I often took mum “home” to the village in southern Italy where she was born grew up and emigrated from in her late 40s.I arranged to rent a house in the area where she had spent all her early life, which was just 100 meters away from the house that we had lived in before emigrating.we couldn’t stay in that house although it was our property as it was a kitchen, 1 room and bathroom, also on a steep slope.
Mum got up early and agitated, she was out on the streets talking to the locals , people that mum had known all her life, it came out that she was so upset she could not stay in this house as in her childhood/youth a family of “loose women who had frequent men visiting lived there”, she couldn’t possibly stay in that house.
I was forced for my sanity to move her to the completely inappropriate property on the steep slope. When we got there she opened the window, saw the view of the open space and mountains and she said “home”.

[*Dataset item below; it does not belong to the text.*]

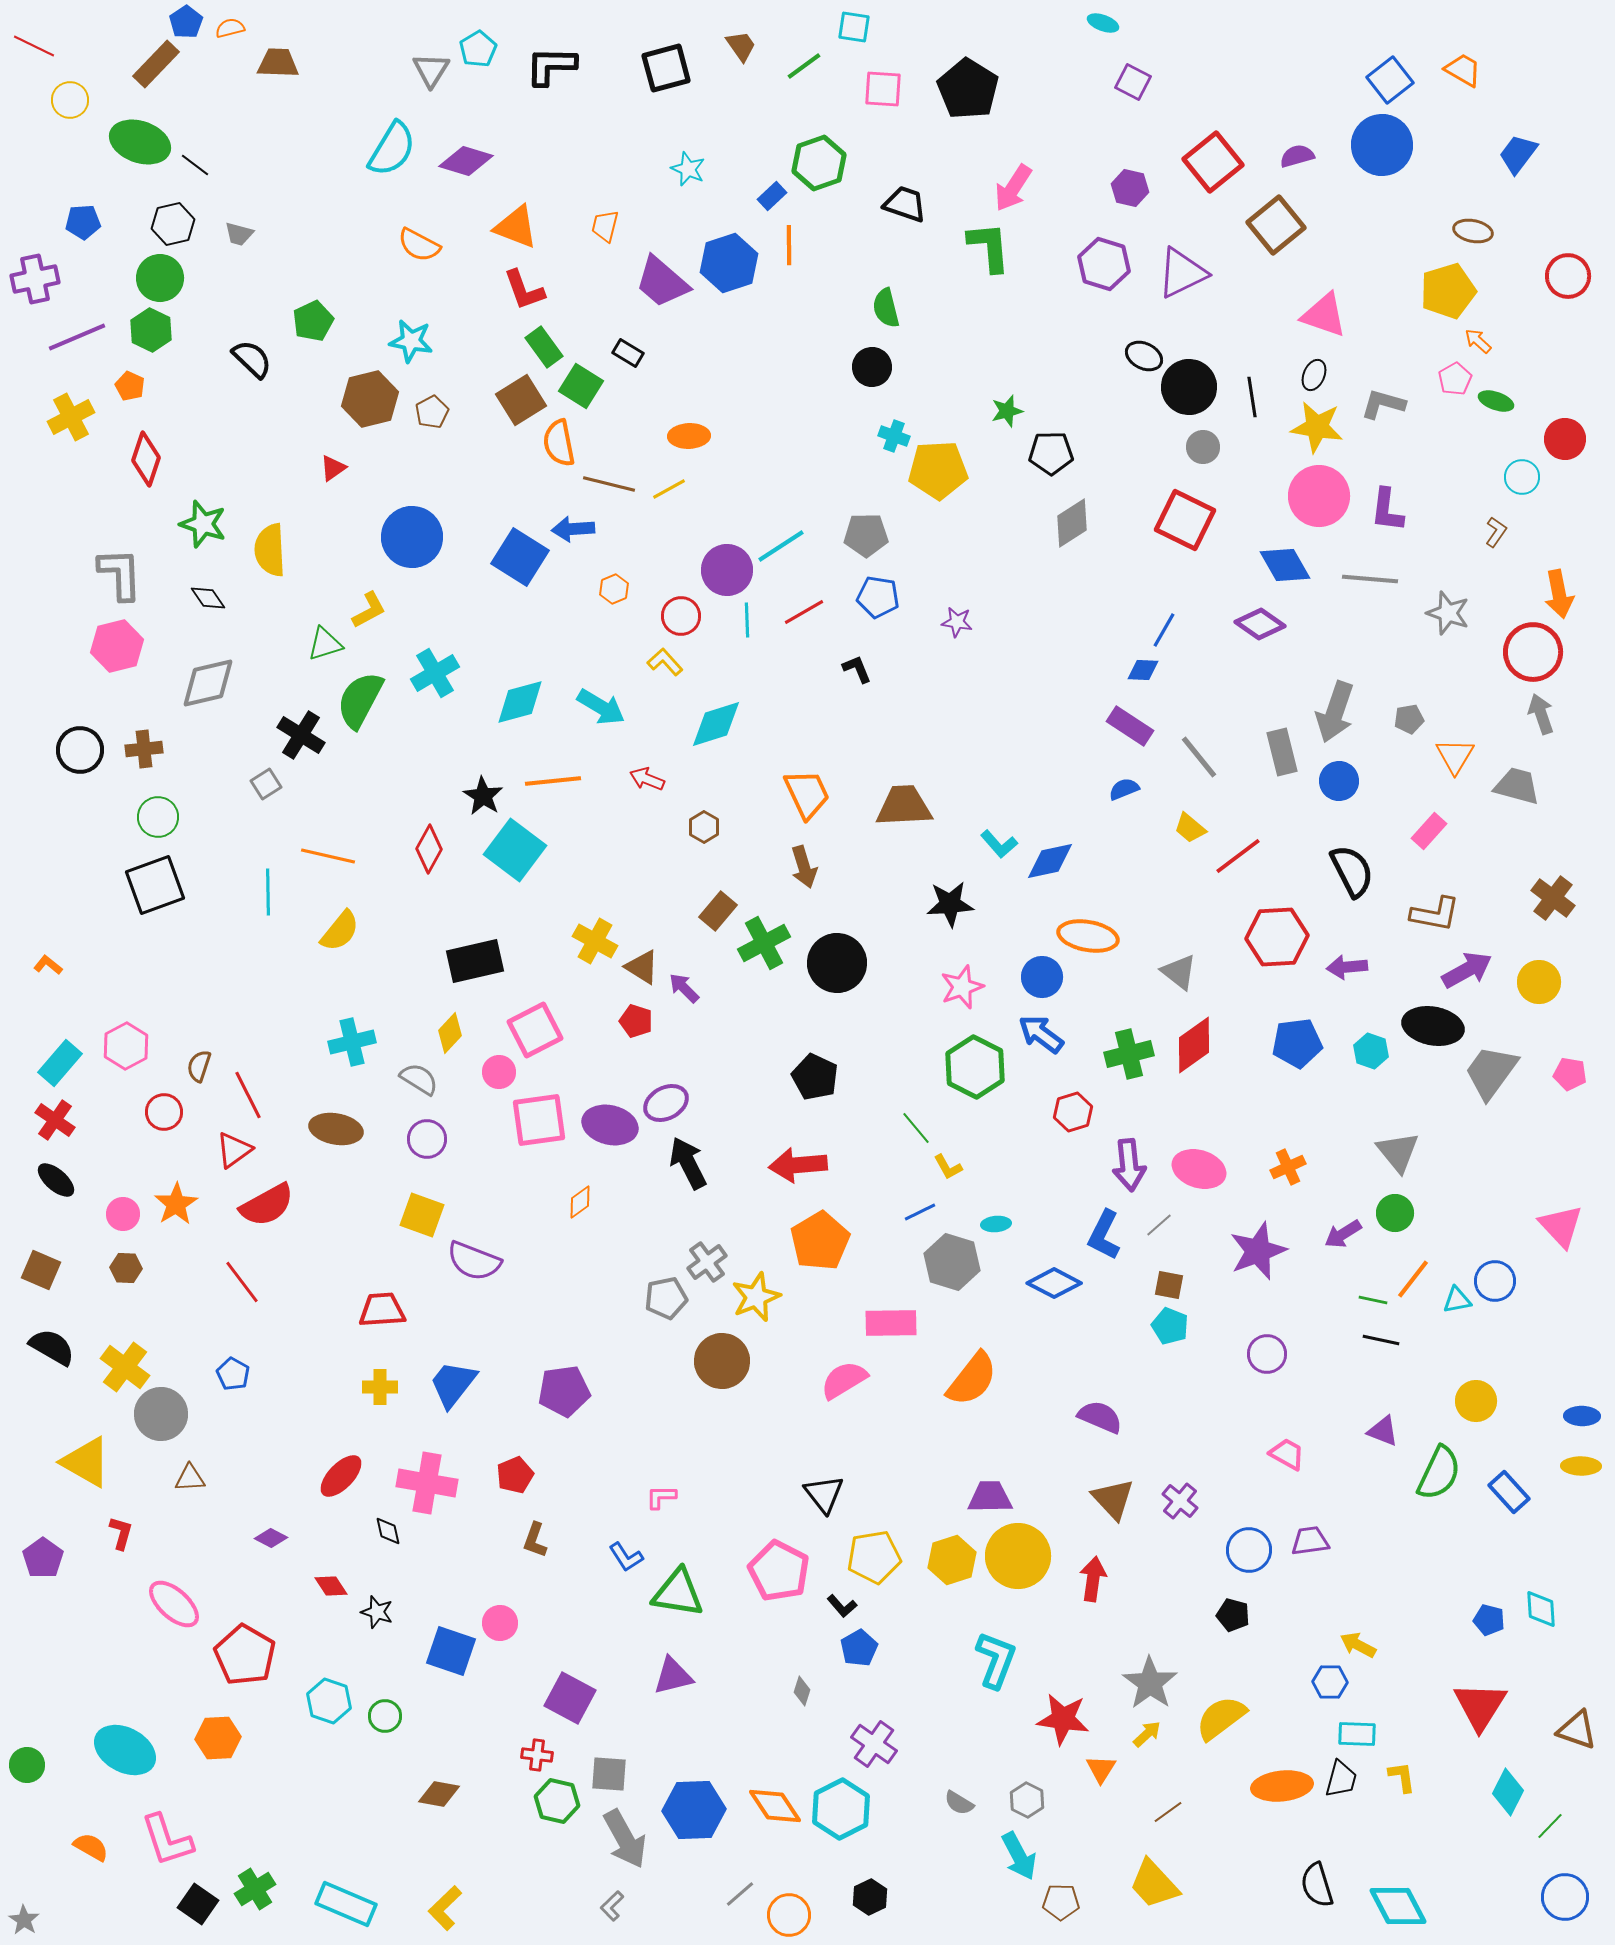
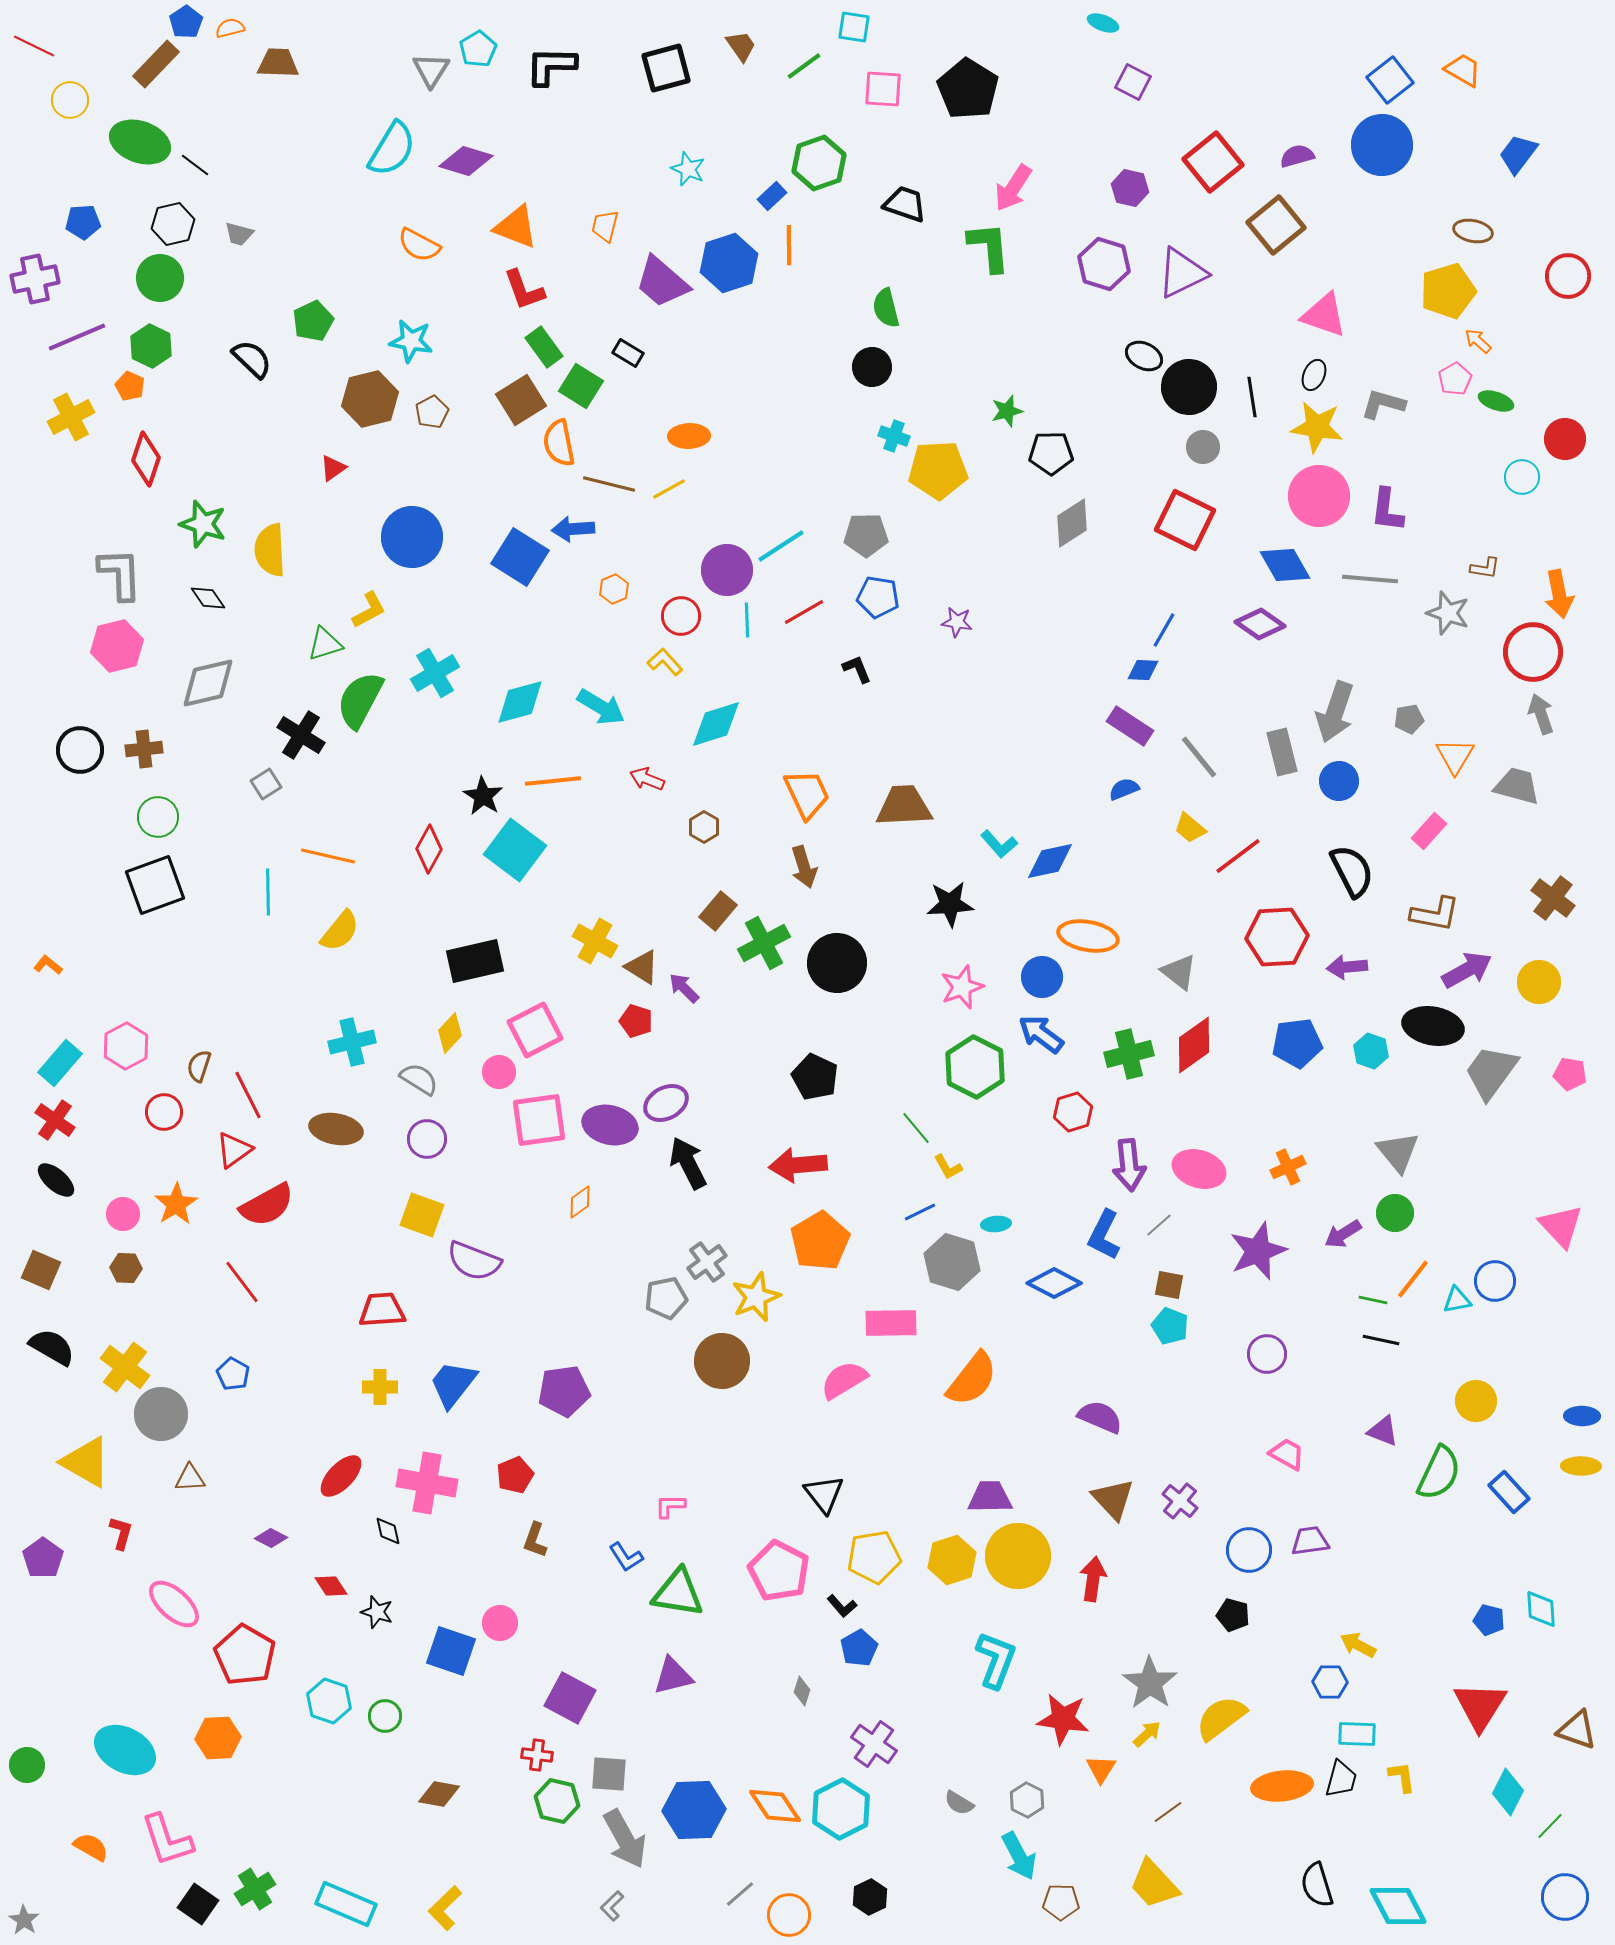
green hexagon at (151, 330): moved 16 px down
brown L-shape at (1496, 532): moved 11 px left, 36 px down; rotated 64 degrees clockwise
pink L-shape at (661, 1497): moved 9 px right, 9 px down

She may have been home, but her behaviours were the same. One morning when I went to check on her she had put chairs by the front door to stop anyone coming in, as “someone” had stolen her jewelry overnight, I found the jewelry wrapped up in a towel. We would take her meals, she would say she would eat later, the meal would be put in the fridge, my cousins called in to see her, and mum would tell her how “ that daughter of mine isn’t feeding me”
She set off up the slope to her brother’s house to tell him that she had been burgled !
Even though we had taken her “home” she had bought all of her challenging behaviors with her.
I also remember we had a family wedding, I took ger to the hairdresser to have her hair wash and set, by the time we got to the wedding she looked like a scarecrow as she had tried to comb it out .
Certainly a village like that would not have helped my mum, and would be wasted in my husband with bv FTD as he spends all his awake hours watching tv.
Definitely one size does not fit all!